Dataset excerpts:
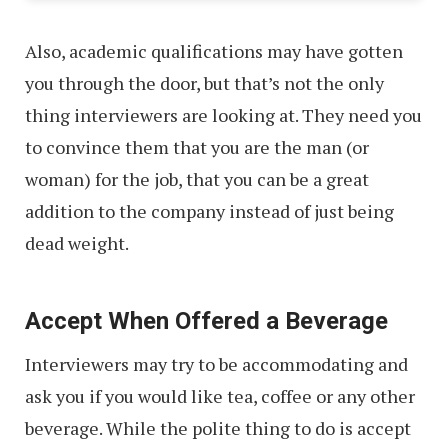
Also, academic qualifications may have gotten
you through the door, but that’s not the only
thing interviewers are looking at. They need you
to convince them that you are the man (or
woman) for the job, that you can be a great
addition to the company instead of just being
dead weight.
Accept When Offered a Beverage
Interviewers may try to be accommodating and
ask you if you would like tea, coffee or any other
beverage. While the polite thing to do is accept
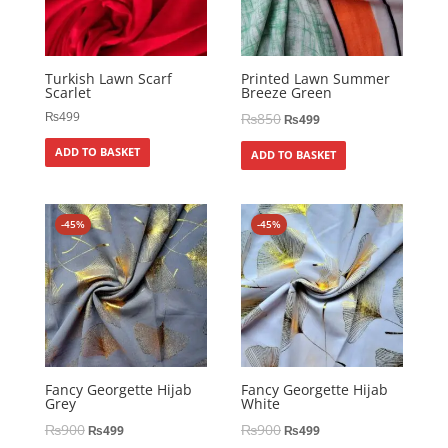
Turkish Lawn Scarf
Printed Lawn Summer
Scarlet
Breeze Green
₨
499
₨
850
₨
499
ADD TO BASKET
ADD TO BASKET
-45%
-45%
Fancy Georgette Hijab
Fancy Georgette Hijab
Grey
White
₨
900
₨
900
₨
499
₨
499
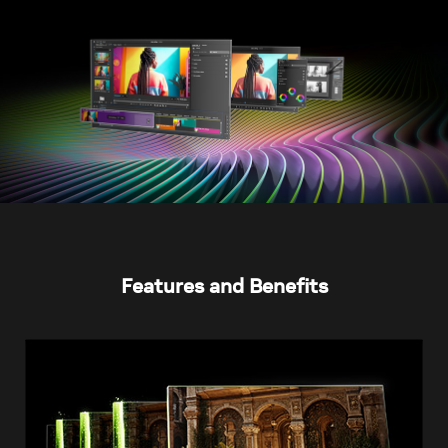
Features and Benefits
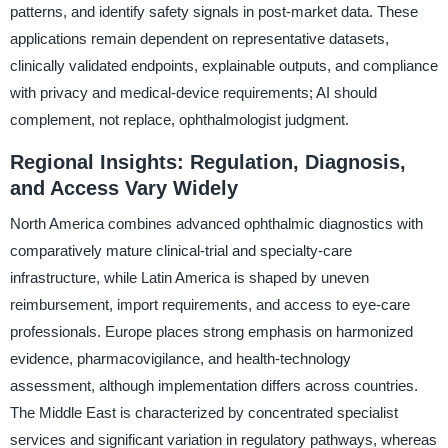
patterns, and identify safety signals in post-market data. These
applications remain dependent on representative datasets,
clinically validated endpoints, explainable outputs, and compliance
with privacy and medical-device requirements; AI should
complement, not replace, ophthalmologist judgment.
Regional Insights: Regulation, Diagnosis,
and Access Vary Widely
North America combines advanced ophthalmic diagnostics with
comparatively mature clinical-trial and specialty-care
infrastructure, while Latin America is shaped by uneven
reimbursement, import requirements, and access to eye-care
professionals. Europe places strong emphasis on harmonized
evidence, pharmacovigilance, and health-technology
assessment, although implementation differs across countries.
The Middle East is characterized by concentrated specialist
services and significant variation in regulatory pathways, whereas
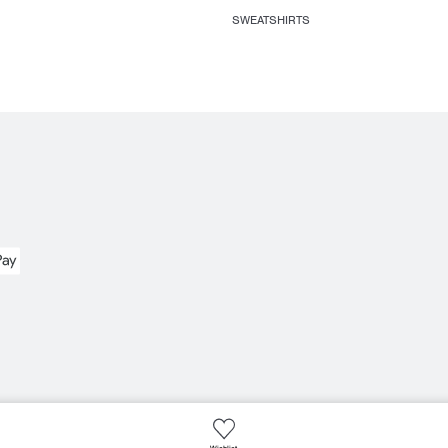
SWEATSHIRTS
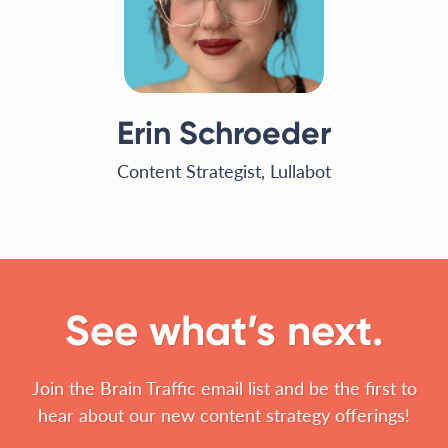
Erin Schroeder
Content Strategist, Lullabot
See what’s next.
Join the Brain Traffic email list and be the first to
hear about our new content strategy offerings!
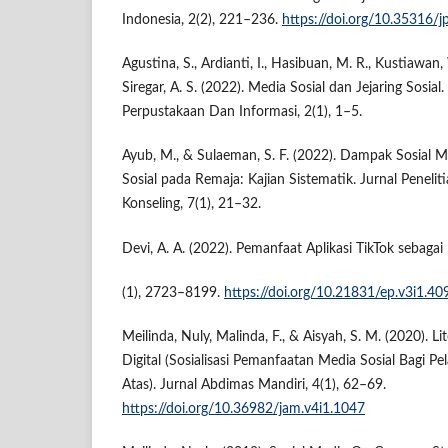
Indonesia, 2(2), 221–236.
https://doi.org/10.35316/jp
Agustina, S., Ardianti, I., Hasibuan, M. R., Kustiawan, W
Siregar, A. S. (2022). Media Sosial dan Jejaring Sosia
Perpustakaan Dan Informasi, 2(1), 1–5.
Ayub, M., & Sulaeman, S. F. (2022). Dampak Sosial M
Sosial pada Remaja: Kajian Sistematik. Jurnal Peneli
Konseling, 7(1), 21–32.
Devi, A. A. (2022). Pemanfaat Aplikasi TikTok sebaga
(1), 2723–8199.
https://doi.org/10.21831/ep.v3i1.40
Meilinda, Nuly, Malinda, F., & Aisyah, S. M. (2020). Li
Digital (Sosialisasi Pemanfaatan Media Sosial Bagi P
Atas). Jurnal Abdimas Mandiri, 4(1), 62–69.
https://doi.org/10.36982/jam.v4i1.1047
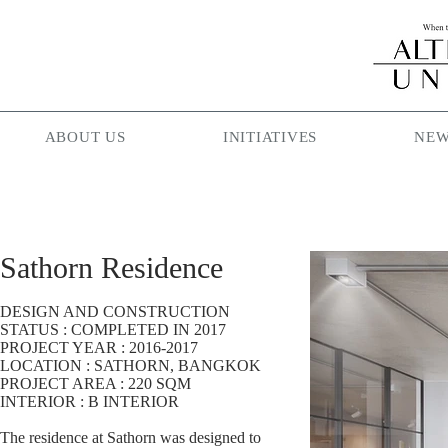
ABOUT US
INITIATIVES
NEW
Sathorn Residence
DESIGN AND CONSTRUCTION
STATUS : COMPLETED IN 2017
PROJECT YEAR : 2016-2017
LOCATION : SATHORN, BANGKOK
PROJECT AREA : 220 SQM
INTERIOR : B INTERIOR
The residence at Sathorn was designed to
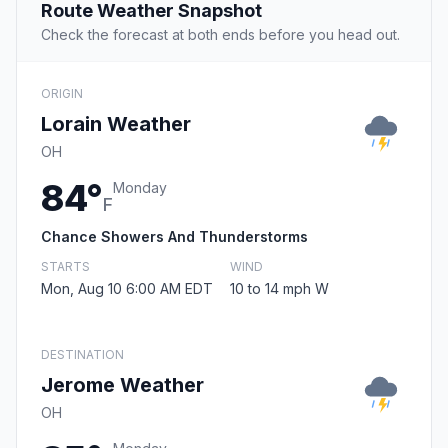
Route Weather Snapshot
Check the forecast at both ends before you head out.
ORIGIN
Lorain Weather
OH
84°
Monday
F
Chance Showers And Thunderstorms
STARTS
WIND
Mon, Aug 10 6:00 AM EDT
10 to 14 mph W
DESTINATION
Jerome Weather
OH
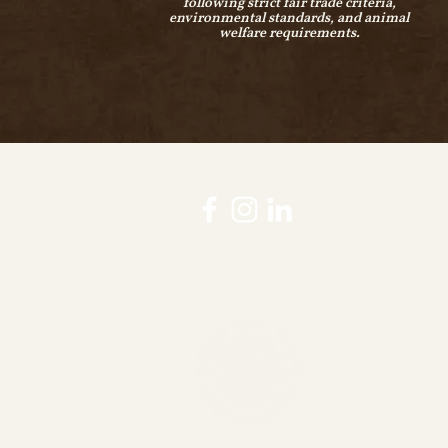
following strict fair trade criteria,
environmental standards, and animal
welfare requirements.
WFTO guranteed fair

**Task instructions:** Your task is to return the entries above exactly, with no pictures.

**Result for this exercise:**
Also, academic qualifications may have gotten
you through the door, but that’s not the only
thing interviewers are looking at. They need you
to convince them that you are the man (or
woman) for the job, that you can be a great
addition to the company instead of just being
dead weight.
Accept When Offered a Beverage
Interviewers may try to be accommodating and
ask you if you would like tea, coffee or any other
beverage. While the polite thing to do is accept
Turkish Lawn Scarf
Printed Lawn Summer
Scarlet
Breeze Green
₨
499
₨
850
₨
499
ADD TO BASKET
ADD TO BASKET
-45%
-45%
Fancy Georgette Hijab
Fancy Georgette Hijab
Grey
White
₨
900
₨
900
₨
499
₨
499
Features and Benefits
patterns, and identify safety signals in post-market data. These
applications remain dependent on representative datasets,
clinically validated endpoints, explainable outputs, and compliance
with privacy and medical-device requirements; AI should
complement, not replace, ophthalmologist judgment.
Regional Insights: Regulation, Diagnosis,
and Access Vary Widely
North America combines advanced ophthalmic diagnostics with
comparatively mature clinical-trial and specialty-care
infrastructure, while Latin America is shaped by uneven
reimbursement, import requirements, and access to eye-care
professionals. Europe places strong emphasis on harmonized
evidence, pharmacovigilance, and health-technology
assessment, although implementation differs across countries.
The Middle East is characterized by concentrated specialist
services and significant variation in regulatory pathways, whereas
SWEATSHIRTS
Erin Schroeder
Content Strategist, Lullabot
See what’s next.
Join the Brain Traffic email list and be the first to
hear about our new content strategy offerings!
Indonesia, 2(2), 221–236.
https://doi.org/10.35316/jp
Agustina, S., Ardianti, I., Hasibuan, M. R., Kustiawan, W
Siregar, A. S. (2022). Media Sosial dan Jejaring Sosia
Perpustakaan Dan Informasi, 2(1), 1–5.
Ayub, M., & Sulaeman, S. F. (2022). Dampak Sosial M
Sosial pada Remaja: Kajian Sistematik. Jurnal Peneli
Konseling, 7(1), 21–32.
Devi, A. A. (2022). Pemanfaat Aplikasi TikTok sebaga
(1), 2723–8199.
https://doi.org/10.21831/ep.v3i1.40
Meilinda, Nuly, Malinda, F., & Aisyah, S. M. (2020). Li
Digital (Sosialisasi Pemanfaatan Media Sosial Bagi P
Atas). Jurnal Abdimas Mandiri, 4(1), 62–69.
https://doi.org/10.36982/jam.v4i1.1047
ABOUT US
INITIATIVES
NEW
Sathorn Residence
DESIGN AND CONSTRUCTION
STATUS : COMPLETED IN 2017
PROJECT YEAR : 2016-2017
LOCATION : SATHORN, BANGKOK
PROJECT AREA : 220 SQM
INTERIOR : B INTERIOR
The residence at Sathorn was designed to
Route Weather Snapshot
Check the forecast at both ends before you head out.
ORIGIN
Lorain Weather
OH
84°
Monday
F
Chance Showers And Thunderstorms
STARTS
WIND
Mon, Aug 10 6:00 AM EDT
10 to 14 mph W
DESTINATION
Jerome Weather
OH
following strict fair trade criteria,
environmental standards, and animal
welfare requirements.
WFTO guranteed fair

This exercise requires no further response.